Success is linked to both attaining a goal and to higher social status. Popularity is more in the higher social status domain.

The main advantages of popularity is the amount of brainpower that comes with it.

The main advantages this brainpower brings are:

  • The language features are tested and used in a larger set of contexts. This reveals all kinds of issues faster.
  • Long tail implementations. Most of the programming done these days is not implementations from first principles but glueing together libraries or poking at a large API. With a higher popularity, more libraries that are on the long tail are implemented. This means that a person coming to Elm might just find what they need already implemented. As an example, I would give Google Captcha; I would love to have a Elm library for this as this is one of my main sources of errors in Rollbar.

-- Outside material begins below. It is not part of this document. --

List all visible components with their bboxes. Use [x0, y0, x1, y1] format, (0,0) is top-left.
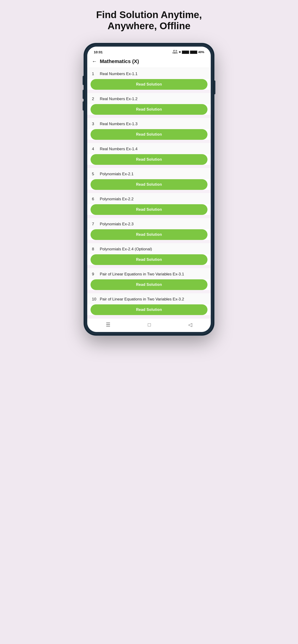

There are other smaller widgets/libraries that each take a lot of time to implement and are not needed by most people. However, if they are needed by 10% of the people this is already in the thousands of people.
  • People with domain knowledge providing better implementations of core features. Prime example here is the work done by Robin with Array.
  • Books, video tutorials, courses, blogposts and other teaching materials.
  • Jobs. This is a double edged sword. On one hand Elm is now one tool that can be used to beat the averages. On the other hand, Elm community members that want to use Elm in their day-to-day job still encounter difficulties caused by the relative obscurity of the language: local jobs not available, businesses fearful to adopt a technology for which they might have troubles finding local talent.

I would like to end by saying that popularity has its costs too. You can move quickly with a small SEALS team, not so with a large army. With larger popularity, change becomes costly. Another huge cost of popularity is the large volume of requests which can induce burnout in a small core team if they are not handled optimally.